### Required action
Every line with the string "About" in it belongs in your answer, so copy them all from the data.

(Saved entries)
_ _ _ _ _ _ _

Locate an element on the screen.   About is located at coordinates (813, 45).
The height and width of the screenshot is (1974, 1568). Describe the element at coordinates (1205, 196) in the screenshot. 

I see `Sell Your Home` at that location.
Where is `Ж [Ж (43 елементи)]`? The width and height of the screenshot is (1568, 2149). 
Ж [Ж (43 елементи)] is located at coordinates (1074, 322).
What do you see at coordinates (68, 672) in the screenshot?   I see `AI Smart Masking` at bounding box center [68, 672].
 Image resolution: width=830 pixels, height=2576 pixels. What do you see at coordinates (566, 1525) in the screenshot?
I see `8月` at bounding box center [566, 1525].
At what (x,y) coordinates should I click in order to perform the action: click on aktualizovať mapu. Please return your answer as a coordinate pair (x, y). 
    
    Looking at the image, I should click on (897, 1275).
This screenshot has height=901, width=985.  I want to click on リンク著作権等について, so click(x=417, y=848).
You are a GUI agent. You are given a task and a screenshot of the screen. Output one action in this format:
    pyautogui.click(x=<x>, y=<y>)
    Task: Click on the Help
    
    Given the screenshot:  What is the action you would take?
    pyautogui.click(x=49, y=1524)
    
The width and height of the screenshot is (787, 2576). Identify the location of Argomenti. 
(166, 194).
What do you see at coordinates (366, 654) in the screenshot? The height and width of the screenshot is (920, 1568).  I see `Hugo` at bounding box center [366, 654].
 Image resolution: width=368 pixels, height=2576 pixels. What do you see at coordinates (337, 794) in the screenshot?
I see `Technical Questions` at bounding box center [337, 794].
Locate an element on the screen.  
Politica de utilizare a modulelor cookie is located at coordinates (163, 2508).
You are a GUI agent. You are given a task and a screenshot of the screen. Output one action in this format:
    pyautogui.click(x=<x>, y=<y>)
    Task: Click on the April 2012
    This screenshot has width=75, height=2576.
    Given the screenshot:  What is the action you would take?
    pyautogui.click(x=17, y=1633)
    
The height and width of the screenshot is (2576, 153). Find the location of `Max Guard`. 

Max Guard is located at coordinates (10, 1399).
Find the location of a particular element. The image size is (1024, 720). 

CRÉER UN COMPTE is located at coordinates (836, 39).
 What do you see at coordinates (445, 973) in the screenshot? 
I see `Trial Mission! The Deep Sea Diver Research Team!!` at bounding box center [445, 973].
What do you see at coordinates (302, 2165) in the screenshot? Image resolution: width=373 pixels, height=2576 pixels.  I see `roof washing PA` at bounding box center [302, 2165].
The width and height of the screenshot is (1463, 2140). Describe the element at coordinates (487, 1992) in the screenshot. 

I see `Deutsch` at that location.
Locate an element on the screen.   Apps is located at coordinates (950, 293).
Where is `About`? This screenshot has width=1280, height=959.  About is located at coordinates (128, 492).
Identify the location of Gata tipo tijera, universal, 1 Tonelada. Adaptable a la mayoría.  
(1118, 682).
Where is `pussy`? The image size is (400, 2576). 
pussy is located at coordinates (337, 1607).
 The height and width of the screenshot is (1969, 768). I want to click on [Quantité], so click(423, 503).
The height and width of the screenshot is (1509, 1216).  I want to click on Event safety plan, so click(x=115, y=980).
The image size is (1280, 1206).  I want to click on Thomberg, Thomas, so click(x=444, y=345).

_ _ _ _ _ _ _

### Expected answer
Locate an element on the screen.   About is located at coordinates (813, 45).
Where is `About`? This screenshot has width=1280, height=959.  About is located at coordinates (128, 492).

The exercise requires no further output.